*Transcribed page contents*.
· · · ·

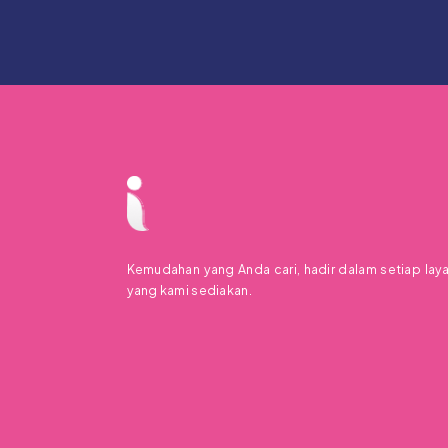
Kemudahan yang Anda cari, hadir dalam setiap lay
yang kami sediakan.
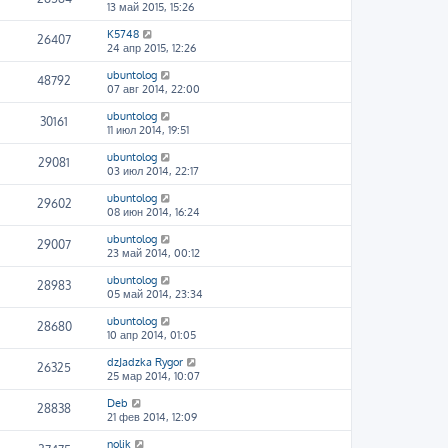
13 май 2015, 15:26
K5748
26407
24 апр 2015, 12:26
ubuntolog
48792
07 авг 2014, 22:00
ubuntolog
30161
11 июл 2014, 19:51
ubuntolog
29081
03 июл 2014, 22:17
ubuntolog
29602
08 июн 2014, 16:24
ubuntolog
29007
23 май 2014, 00:12
ubuntolog
28983
05 май 2014, 23:34
ubuntolog
28680
10 апр 2014, 01:05
dzJadzka Rygor
26325
25 мар 2014, 10:07
Deb
28838
21 фев 2014, 12:09
nolik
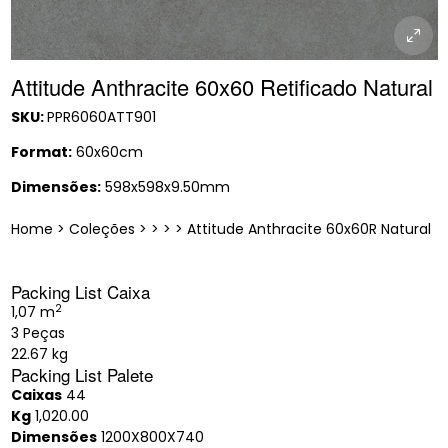
Attitude Anthracite 60x60 Retificado Natural
SKU:
PPR6060ATT901
Format:
60x60cm
Dimensões:
598x598x9.50mm
Home
>
Coleções
>
>
>
>
Attitude Anthracite 60x60R Natural
Packing List Caixa
2
1,07 m
3 Peças
22.67 kg
Packing List Palete
Caixas
44
Kg
1,020.00
Dimensões
1200X800X740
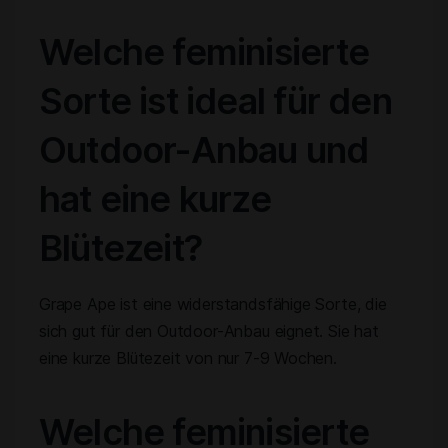
Welche feminisierte
Sorte ist ideal für den
Outdoor-Anbau und
hat eine kurze
Blütezeit?
Grape Ape ist eine widerstandsfähige Sorte, die
sich gut für den Outdoor-Anbau eignet. Sie hat
eine kurze Blütezeit von nur 7-9 Wochen.
Welche feminisierte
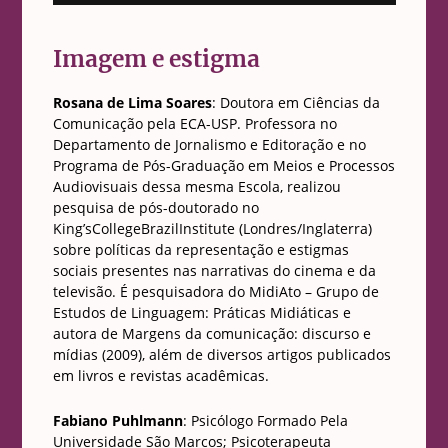
Imagem e estigma
Rosana de Lima Soares
: Doutora em Ciências da
Comunicação pela ECA-USP. Professora no
Departamento de Jornalismo e Editoração e no
Programa de Pós-Graduação em Meios e Processos
Audiovisuais dessa mesma Escola, realizou
pesquisa de pós-doutorado no
King’sCollegeBrazilInstitute (Londres/Inglaterra)
sobre políticas da representação e estigmas
sociais presentes nas narrativas do cinema e da
televisão. É pesquisadora do MidiAto – Grupo de
Estudos de Linguagem: Práticas Midiáticas e
autora de Margens da comunicação: discurso e
mídias (2009), além de diversos artigos publicados
em livros e revistas acadêmicas.
Fabiano Puhlmann
: Psicólogo Formado Pela
Universidade São Marcos; Psicoterapeuta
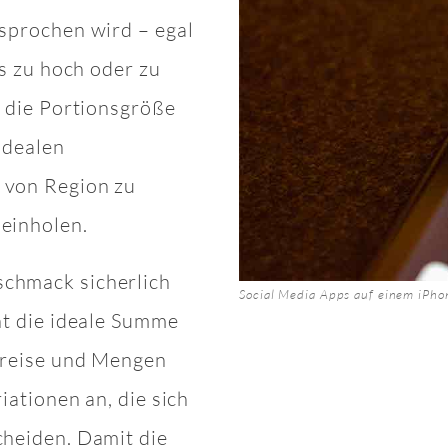
esprochen wird – egal
is zu hoch oder zu
t die Portionsgröße
 idealen
 von Region zu
 einholen.
schmack sicherlich
Social Media Apps auf einem iPho
nt die ideale Summe
 Preise und Mengen
iationen an, die sich
cheiden. Damit die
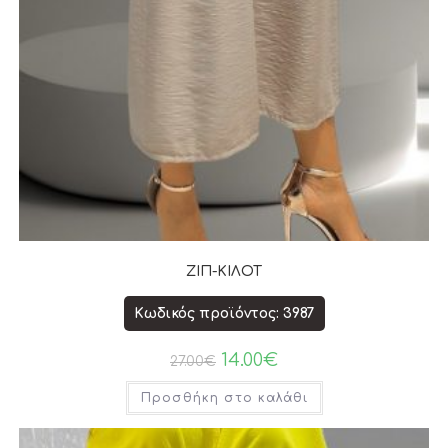
ΖΙΠ-ΚΙΛΟΤ
Κωδικός προϊόντος: 3987
14.00
€
27.00
€
Προσθήκη στο καλάθι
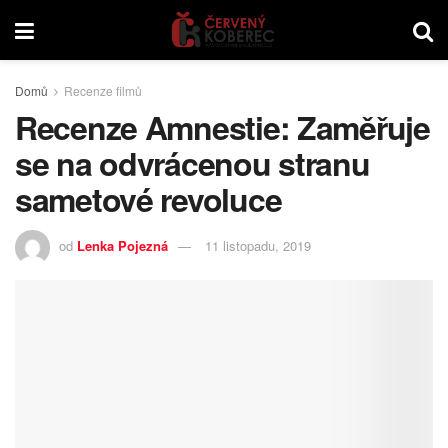
Domů
Recenze filmů
Recenze Amnestie: Zaměřuje
se na odvrácenou stranu
sametové revoluce
od
Lenka Pojezná
11 listopadu, 2019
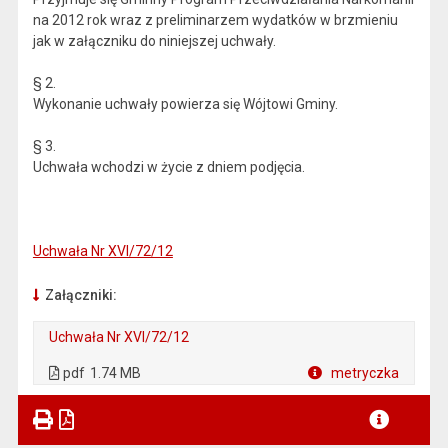
na 2012 rok wraz z preliminarzem wydatków w brzmieniu
jak w załączniku do niniejszej uchwały.
§ 2.
Wykonanie uchwały powierza się Wójtowi Gminy.
§ 3.
Uchwała wchodzi w życie z dniem podjęcia.
Uchwała Nr XVI/72/12
Załączniki:
Uchwała Nr XVI/72/12
. Plik w formacie: pdf
. Otwiera się w nowej karcie.
pdf
1.74 MB
metryczka
Plik w formacie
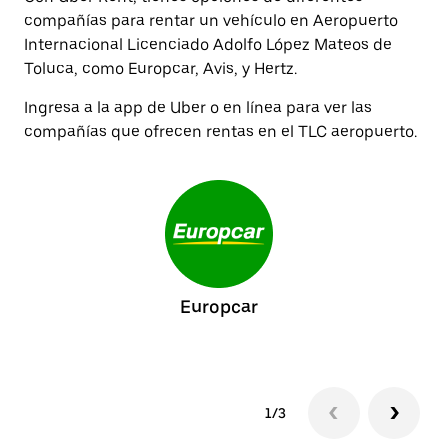
compañías para rentar un vehículo en Aeropuerto
Internacional Licenciado Adolfo López Mateos de
Toluca, como Europcar, Avis, y Hertz.
Ingresa a la app de Uber o en línea para ver las
compañías que ofrecen rentas en el TLC aeropuerto.
Europcar
1/3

· · · ·

*WORK ITEM*. Word for word, write out each line of the records, but leave the pictures behind.

*COMPLETED EXERCISE*.
Kemudahan yang Anda cari, hadir dalam setiap lay
yang kami sediakan.
13 май 2015, 15:26
K5748
26407
24 апр 2015, 12:26
ubuntolog
48792
07 авг 2014, 22:00
ubuntolog
30161
11 июл 2014, 19:51
ubuntolog
29081
03 июл 2014, 22:17
ubuntolog
29602
08 июн 2014, 16:24
ubuntolog
29007
23 май 2014, 00:12
ubuntolog
28983
05 май 2014, 23:34
ubuntolog
28680
10 апр 2014, 01:05
dzJadzka Rygor
26325
25 мар 2014, 10:07
Deb
28838
21 фев 2014, 12:09
nolik
Attitude Anthracite 60x60 Retificado Natural
SKU:
PPR6060ATT901
Format:
60x60cm
Dimensões:
598x598x9.50mm
Home
>
Coleções
>
>
>
>
Attitude Anthracite 60x60R Natural
Packing List Caixa
2
1,07 m
3 Peças
22.67 kg
Packing List Palete
Caixas
44
Kg
1,020.00
Dimensões
1200X800X740
Welche feminisierte
Sorte ist ideal für den
Outdoor-Anbau und
hat eine kurze
Blütezeit?
Grape Ape ist eine widerstandsfähige Sorte, die
sich gut für den Outdoor-Anbau eignet. Sie hat
eine kurze Blütezeit von nur 7-9 Wochen.
Welche feminisierte
Imagem e estigma
Rosana de Lima Soares
: Doutora em Ciências da
Comunicação pela ECA-USP. Professora no
Departamento de Jornalismo e Editoração e no
Programa de Pós-Graduação em Meios e Processos
Audiovisuais dessa mesma Escola, realizou
pesquisa de pós-doutorado no
King’sCollegeBrazilInstitute (Londres/Inglaterra)
sobre políticas da representação e estigmas
sociais presentes nas narrativas do cinema e da
televisão. É pesquisadora do MidiAto – Grupo de
Estudos de Linguagem: Práticas Midiáticas e
autora de Margens da comunicação: discurso e
mídias (2009), além de diversos artigos publicados
em livros e revistas acadêmicas.
Fabiano Puhlmann
: Psicólogo Formado Pela
Universidade São Marcos; Psicoterapeuta
esprochen wird – egal
is zu hoch oder zu
t die Portionsgröße
 idealen
 von Region zu
 einholen.
schmack sicherlich
Social Media Apps auf einem iPho
nt die ideale Summe
 Preise und Mengen
iationen an, die sich
cheiden. Damit die
ΖΙΠ-ΚΙΛΟΤ
Κωδικός προϊόντος: 3987
14.00
€
27.00
€
Προσθήκη στο καλάθι
Domů
Recenze filmů
Recenze Amnestie: Zaměřuje
se na odvrácenou stranu
sametové revoluce
od
Lenka Pojezná
11 listopadu, 2019
na 2012 rok wraz z preliminarzem wydatków w brzmieniu
jak w załączniku do niniejszej uchwały.
§ 2.
Wykonanie uchwały powierza się Wójtowi Gminy.
§ 3.
Uchwała wchodzi w życie z dniem podjęcia.
Uchwała Nr XVI/72/12
Załączniki:
Uchwała Nr XVI/72/12
. Plik w formacie: pdf
. Otwiera się w nowej karcie.
pdf
1.74 MB
metryczka
Plik w formacie
compañías para rentar un vehículo en Aeropuerto
Internacional Licenciado Adolfo López Mateos de
Toluca, como Europcar, Avis, y Hertz.
Ingresa a la app de Uber o en línea para ver las
compañías que ofrecen rentas en el TLC aeropuerto.
Europcar
1/3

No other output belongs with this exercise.